Vendredi dernier, le 27 juillet, Saïd, chauffeur Uber, va déposer une personne au festival Tomorrowland dans la commune de Boom. Une fois la course terminée, Saïd rejoint l’autoroute A12 en passant par des petites rues. Il tombe alors sur un barrage organisé par les policiers de l’arrondissement de Boom mené par une patrouille civile, et c’est à ce moment-là que la situation dégénère.

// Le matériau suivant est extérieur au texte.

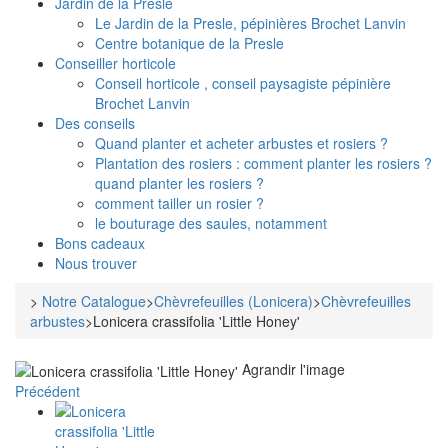
Jardin de la Presle
Le Jardin de la Presle, pépinières Brochet Lanvin
Centre botanique de la Presle
Conseiller horticole
Conseil horticole , conseil paysagiste pépinière
Brochet Lanvin
Des conseils
Quand planter et acheter arbustes et rosiers ?
Plantation des rosiers : comment planter les rosiers ?
quand planter les rosiers ?
comment tailler un rosier ?
le bouturage des saules, notamment
Bons cadeaux
Nous trouver
>
Notre Catalogue
>
Chèvrefeuilles (Lonicera)
>
Chèvrefeuilles
arbustes
>
Lonicera crassifolia 'Little Honey'
Agrandir l'image
Précédent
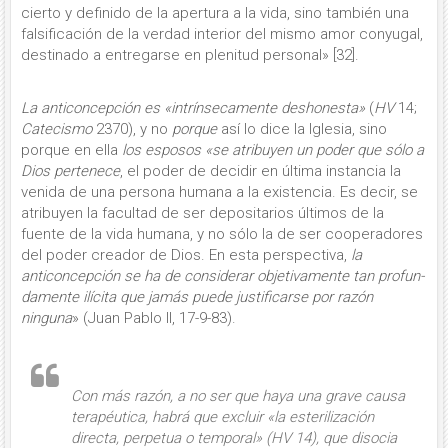
cierto y definido de la apertura a la vida, sino también una
falsificación de la verdad interior del mismo amor conyugal,
destinado a en­tregarse en plenitud personal» [32].
La anticoncepción es «intrínsecamente deshonesta»
(
HV
14;
Catecismo
2370), y no
porque
así lo dice la Iglesia, sino
porque en ella
los esposos «se atribuyen un poder que sólo a
Dios pertenece
, el poder de decidir en última instancia la
venida de una per­sona humana a la existencia. Es decir, se
atribuyen la facultad de ser deposita­rios últimos de la
fuente de la vida hu­mana, y no sólo la de ser cooperadores
del poder creador de Dios. En esta perspectiva,
la
anticoncepción se ha de considerar objetivamente tan profun­
damente ilícita que jamás puede justifi­carse por razón
ninguna
» (Juan Pablo II, 17-9-83).
Con más razón, a no ser que haya una grave causa
terapéutica, habrá que excluir «
la esterilización
directa, perpetua o tempo­ral» (
HV
14), que disocia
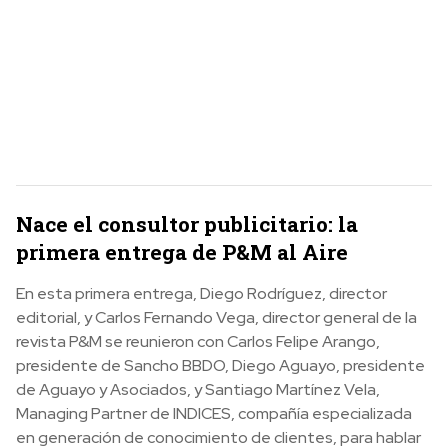
Nace el consultor publicitario: la
primera entrega de P&M al Aire
En esta primera entrega, Diego Rodríguez, director
editorial, y Carlos Fernando Vega, director general de la
revista P&M se reunieron con Carlos Felipe Arango,
presidente de Sancho BBDO, Diego Aguayo, presidente
de Aguayo y Asociados, y
Santiago Martínez Vela,
Managing Partner de INDICES, compañía especializada
en generación de conocimiento de clientes,
para hablar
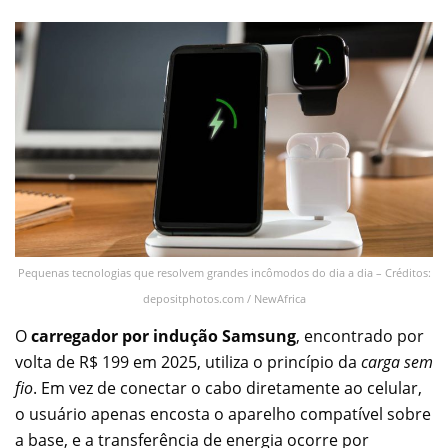
Pequenas tecnologias que resolvem grandes incômodos do dia a dia – Créditos:
depositphotos.com / NewAfrica
O
carregador por indução Samsung
, encontrado por
volta de R$ 199 em 2025, utiliza o princípio da
carga sem
fio
. Em vez de conectar o cabo diretamente ao celular,
o usuário apenas encosta o aparelho compatível sobre
a base, e a transferência de energia ocorre por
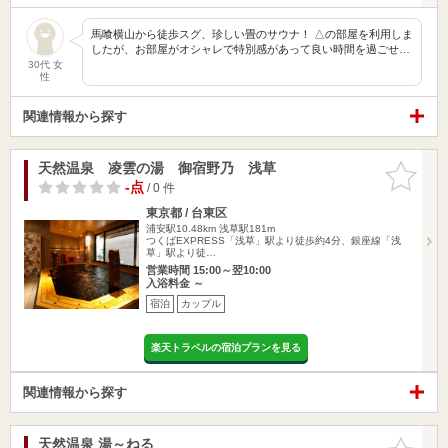
馬喰横山から徒歩スグ、珍しい畳のサウナ！ △の部屋を利用しま
したが、お部屋がオシャレで特別感があって良い時間を過ごせ…
30代 女
性
関連情報から探す
天然温泉 凌雲の湯 御宿野乃 浅草
お気に入
りに追加
-点
/ 0 件
東京都 / 台東区
浦安駅10.48km
浅草駅181m
つくばEXPRESS「浅草」駅より徒歩約4分、銀座線「浅
草」駅より徒…
営業時間 15:00～翌10:00
入浴料金 ～
宿泊
カップル
楽天トラベルの宿泊プランを見る
関連情報から探す
天然温泉 湯～ねる
お気に入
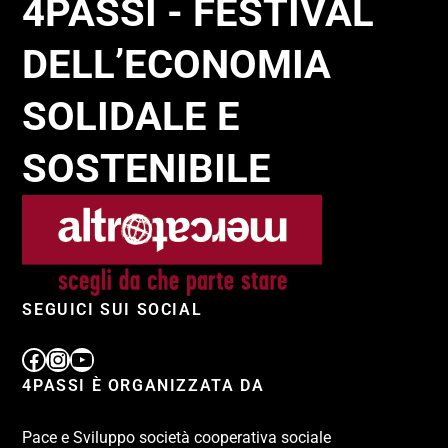
4PASSI - FESTIVAL
DELL’ECONOMIA
SOLIDALE E
SOSTENIBILE
SEGUICI SUI SOCIAL
4PASSI È ORGANIZZATA DA
Pace e Sviluppo società cooperativa sociale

"Ils ont commencé à me demander ce que je faisais là, et j’ai répondu que j’étais conducteur Uber. Ils m’ont alors demandé pourquoi est-ce que mon véhicule était vide, et j’ai répondu que j’avais pour consigne de ne prendre aucun client pour le retour sur Bruxelles car cela ne nous est pas permis et que c’est illégal. J’ai alors montré mes documents à savoir celui du contrôle technique, l’assurance et la licence, qui étaient tous en ordre. J’ai également montré le bon de commande de la course Uber que je venais de réaliser, mais malgré ça, le policier a décidé de saisir ma voiture. ‘Je fais ce que je veux’, m’a-t-il dit ! La dépanneuse est alors arrivée et je me suis retrouvé seul sur le bord de la route, sans mon véhicule !", poursuit Saïd.

C’est finalement son patron, Fernando Redondo, qui est venu jusque Boom pour le récupérer. Un patron furieux contre les agissements de la police. "Samedi matin, j’ai téléphoné au commissariat de police de Boom et ai eu la chance de tomber sur une personne qui a fait le nécessaire pour savoir et me dire où était le véhicule, qui se trouvait à la fourrière de Willebroek. Jusqu’à ce moment, je ne savais pas si le véhicule avait bien été saisi ou s’il s’agissait d’une arnaque et d’un vol. Il est à noter aussi qu’aucun policier n’a voulu recueillir notre plainte mais nous a conseillé d’écrire au Procureur et/ou au Comité P, chose que nous avons fait !", explique Fernando, président de l’association belge des chauffeurs limousine. "Je dénonce avec virulence les agissements illégaux de certains policiers de Boom pendant le festival Tomorrowland ainsi que leur manière de faire d’un autre temps."

Ce lundi matin , Fernando et Saïd ont été récupérer le véhicule contre le paiement de la facture de 219.55 € établie par la firme de dépannage.

"D’après moi, lorsque le chauffeur est en ordre de documents, le véhicule ne peut être saisi. S’il a commis une infraction quelconque, il doit y avoir établissement d’un procès-verbal, chose qui n’a même pas été réalisée ! Nous nous insurgeons sur le fait qu’il y ait de nombreuses saisies de ce type tant pour les transports Limousine que pour les taxis. Nous sommes également étonnés que notre chauffeur n’a jamais reçu de procès-verbal et que le Procureur du Roi de Boom n’ait jamais été prévenu de la saisie de ce véhicule", poursuit Fernando, furieux.

"Nous nous posons, à juste titre, la question de savoir si certains policiers saisissent les véhicules à la tête du client ! Sont-ils de mèches avec certaines firmes de dépannage ? À qui profitent de tels agissements ?", conclut Fernando qui espère que la lumière sera faite sur cette situation.